The fast way of thinking about them, from an educational perspective, is that an RPN is a college diploma, an RN is a bachelor’s degree, an NP is a masters degree.
All three are nurses, and any of the three can be a great career in and of themselves.
RPNs require the least training, but as a result they don’t have the same capabilities as many RNs do. That is not to say that they are “worth” less than an RN, just that the job has certain limitations placed on what they are allowed to do. These limitations vary from province to province. It would behoove you to look up those differences depending on what career start you’re looking for and where you will be practicing.
Nurse practitioners take things further than RNs, allowed to do everything an RN does, plus certain responsibilities and powers associated with MDs, such as being able to prescribe some medications. Again, like the RPN to RN allowances and restrictions, NPs’ exact legally allowed parameters vary from province to province.
3. If I study at a Canadian nursing program, can I work in the US? What about other countries?
Canada is part of the International Council of Nurses, along with over 120 other countries. Canadian nurses frequently work in the US, or further abroad. Travel nursing is a great opportunity for somebody to see the world and make a contribution to healthcare on a global scale.
4. How many nursing schools should I apply to?
We recommend that you apply to between eight and ten schools.
You want to cast a wide net so that you can have options, but not to cast so wide that you are stretched too thin when it comes to application time.
5. Do I need to speak both official languages, English and French, to get into these schools?
No. Most schools in Canada require, allow, or accommodate English language. Several offer support or partial French language courses or exams. A few will offer courses and programs exclusively or primarily in French, with English absent or as a less-used language. However, being bilingual can certainly give you a competitive edge when it comes to job searching and placements!
6. Do I need to know CPR?
Most nursing schools require it.
On the off-chance that your school doesn’t, it’s still an essential skill for nurses, and you should definitely learn CPR, along with as many other first aid skills as you can.
7. Can I take a compressed track for my nursing degree?
Yes. Some universities will offer you a compressed track that allows you to complete your nursing degree in three years instead of four. UWO, for instance, has such a program.

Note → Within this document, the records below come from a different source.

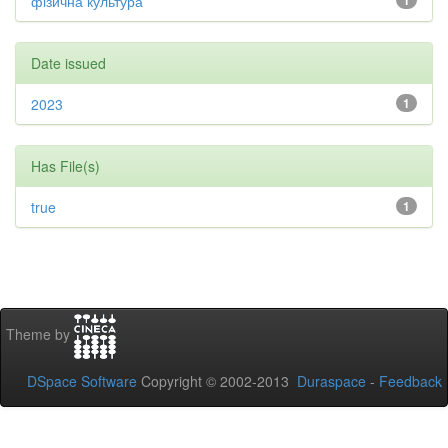
фізична культура
1
Date issued
2023
1
Has File(s)
true
1
Theme by
DSpace Software
Copyright © 2002-2013
Duraspace
-
Feedback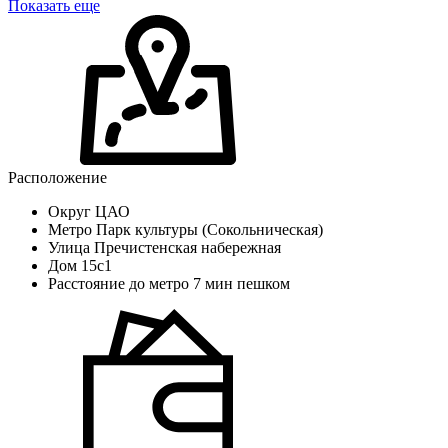
Показать еще
Расположение
Округ
ЦАО
Метро
Парк культуры (Сокольническая)
Улица
Пречистенская набережная
Дом
15с1
Расстояние до метро
7 мин пешком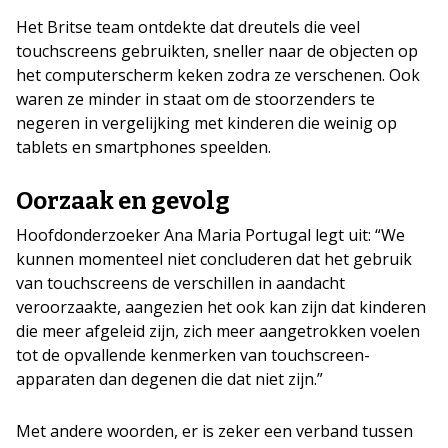
Het Britse team ontdekte dat dreutels die veel
touchscreens gebruikten, sneller naar de objecten op
het computerscherm keken zodra ze verschenen. Ook
waren ze minder in staat om de stoorzenders te
negeren in vergelijking met kinderen die weinig op
tablets en smartphones speelden.
Oorzaak en gevolg
Hoofdonderzoeker Ana Maria Portugal legt uit: “We
kunnen momenteel niet concluderen dat het gebruik
van touchscreens de verschillen in aandacht
veroorzaakte, aangezien het ook kan zijn dat kinderen
die meer afgeleid zijn, zich meer aangetrokken voelen
tot de opvallende kenmerken van touchscreen-
apparaten dan degenen die dat niet zijn.”
Met andere woorden, er is zeker een verband tussen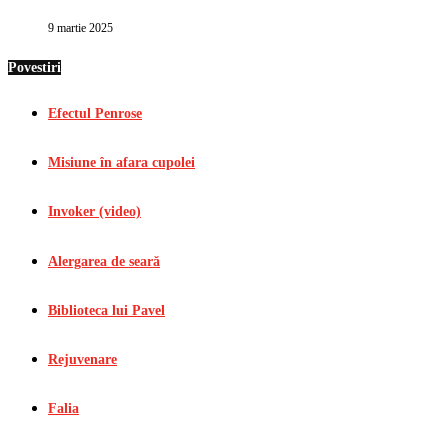
9 martie 2025
Povestiri
Efectul Penrose
Misiune în afara cupolei
Invoker (video)
Alergarea de seară
Biblioteca lui Pavel
Rejuvenare
Falia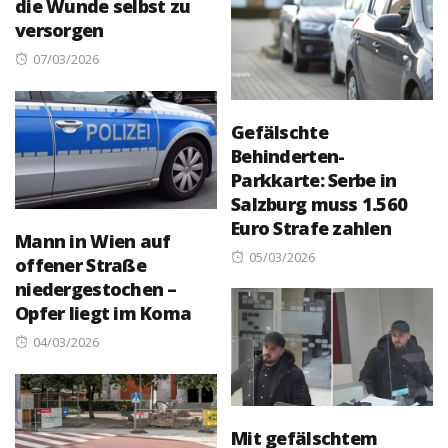
die Wunde selbst zu
versorgen
Posted
07/03/2026
on
Gefälschte
Behinderten-
Parkkarte: Serbe in
Salzburg muss 1.560
Euro Strafe zahlen
Mann in Wien auf
Posted
05/03/2026
offener Straße
on
niedergestochen –
Opfer liegt im Koma
Posted
04/03/2026
on
Mit gefälschtem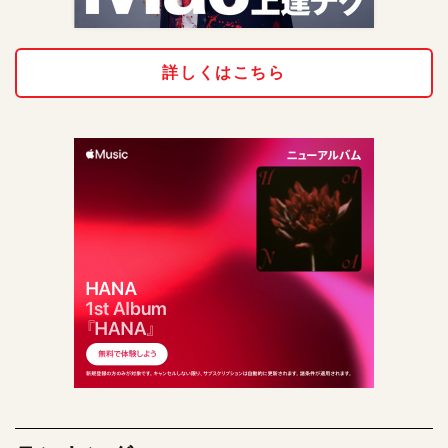
詳しくはこちら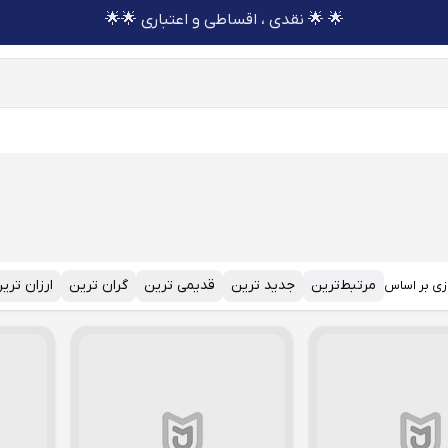
🌟 🌟 نقدی ، اقساطی و اعتباری 🌟🌟
مرتبط‌ترین
جدید ترین
قدیمی ترین
گران ترین
ارزان تری
زی بر اساس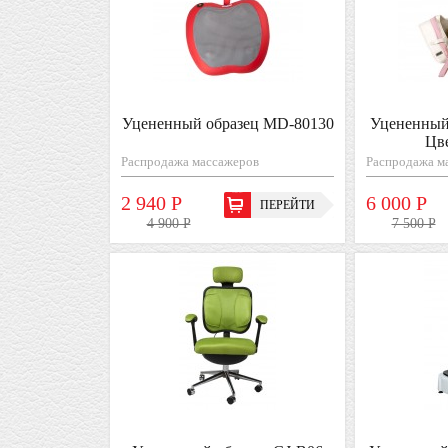
Уцененный образец MD-80130
Уцененный
Цв
Распродажа массажеров
Распродажа м
2 940 Р
6 000 Р
ПЕРЕЙТИ
4 900 Р
7 500 Р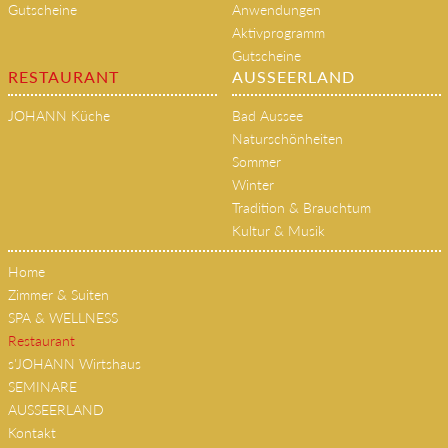
Gutscheine
Anwendungen
Aktivprogramm
Gutscheine
RESTAURANT
AUSSEERLAND
JOHANN Küche
Bad Aussee
Naturschönheiten
Sommer
Winter
Tradition & Brauchtum
Kultur & Musik
Home
Zimmer & Suiten
SPA & WELLNESS
Restaurant
s'JOHANN Wirtshaus
SEMINARE
AUSSEERLAND
Kontakt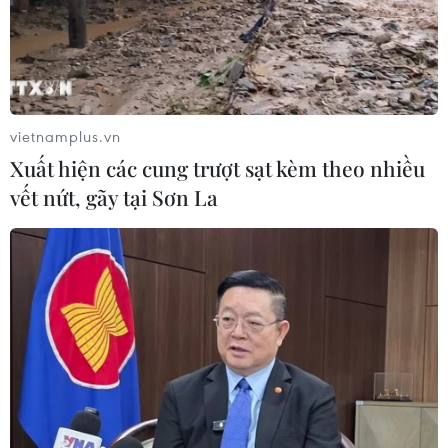
Lễ hội Cầu ngư Phan Thiết mang
đậm nét văn hóa của ngư dân vùng
biển Lâm Đồng
vietnamplus.vn
01/08/2026 14:15
Xuất hiện các cung trượt sạt kèm theo nhiều
vết nứt, gãy tại Sơn La
Lào Cai sắp tổ chức Lễ hội Cốm
"Hương sắc mùa thu Tú Lệ" năm
2026
31/07/2026 00:00
Hình thành chuỗi sản phẩm du lịch
tại “Địa đạo Kỳ Anh-Bãi sậy sông
Đầm”
24/07/2026 16:00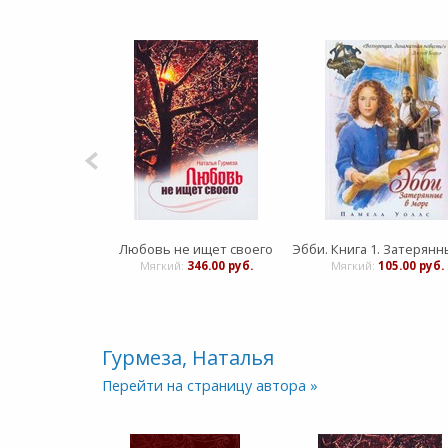
Любовь не ищет своего
Мягкий:
346.00 руб.
Мягкий:
105.00 руб.
Гурмеза, Наталья
Перейти на страницу автора »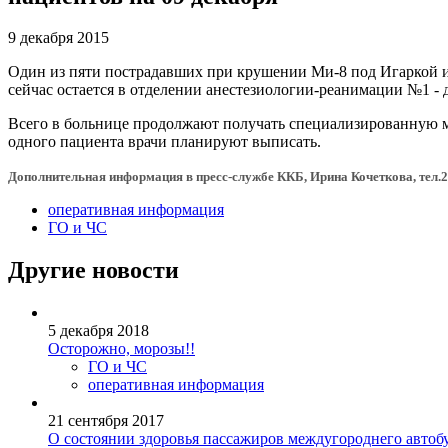
9 декабря 2015
Один из пяти пострадавших при крушении Ми-8 под Игаркой и 
сейчас остается в отделении анестезиологии-реанимации №1 - 
Всего в больнице продолжают получать специализированную м
одного пациента врачи планируют выписать.
Дополнительная информация в пресс-службе ККБ, Ирина Кочеткова, тел.
оперативная информация
ГО и ЧС
Другие новости
5 декабря 2018
Осторожно, морозы!!
ГО и ЧС
оперативная информация
21 сентября 2017
О состоянии здоровья пассажиров междугороднего автоб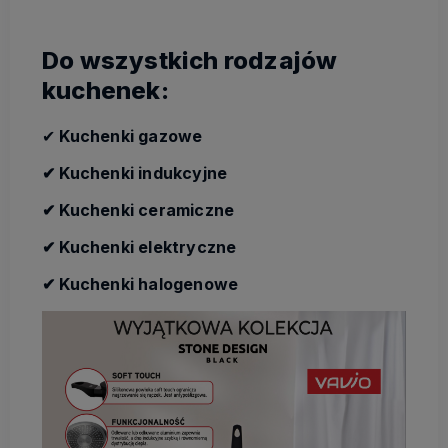
Do wszystkich rodzajów
kuchenek:
✔
Kuchenki gazowe
✔ Kuchenki indukcyjne
✔ Kuchenki ceramiczne
✔ Kuchenki elektryczne
✔ Kuchenki halogenowe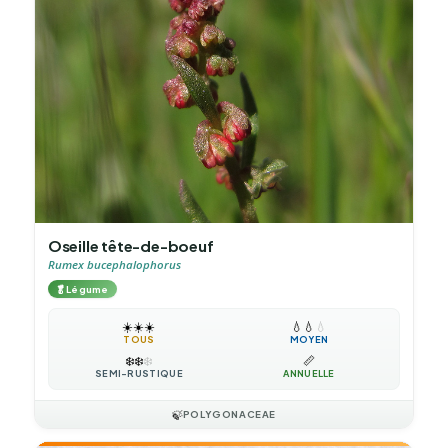
Oseille tête-de-boeuf
Rumex bucephalophorus
🥬
Légume
☀️
☀️
☀️
💧
💧
💧
TOUS
MOYEN
❄️
❄️
❄️
📏
SEMI-RUSTIQUE
ANNUELLE
🍃
POLYGONACEAE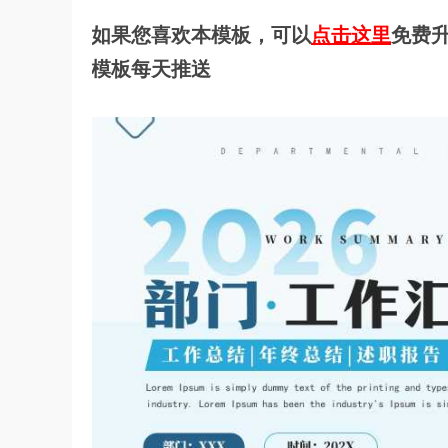
如果您喜欢本模板，可以
点击这里
免费升
模板每天推送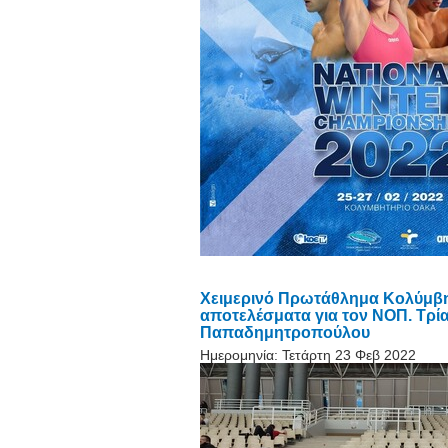
Χειμερινό Πρωτάθλημα Κολύμβη
αποτελέσματα για τον ΝΟΠ. Τρία 
Παπαδημητροπούλου
Ημερομηνία:
Τετάρτη 23 Φεβ 2022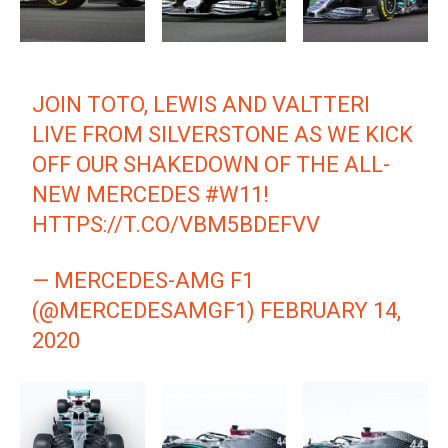
JOIN TOTO, LEWIS AND VALTTERI
LIVE FROM SILVERSTONE AS WE KICK
OFF OUR SHAKEDOWN OF THE ALL-
NEW MERCEDES
#W11
!
HTTPS://T.CO/VBM5BDEFVV
— MERCEDES-AMG F1
(@MERCEDESAMGF1)
FEBRUARY 14,
2020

These programs often have different requirements. They are typically more demanding to match with the inevitable increased workload from the other tracks.
8. Can I use nursing as a stepping stone to becoming a doctor?
You can certainly translate nursing experience into a great background as a physician and go from nurse to doctor, but don’t think of it as a stepping stone.
Nursing is a complete and fulfilling career in and of itself, so thinking of it as subordinate to, or lesser-than, being a doctor is a big mistake.
Nurses deal with a lot of stigmas that make their jobs harder; definitely remember to respect them as an essential, unique element in the healthcare team system.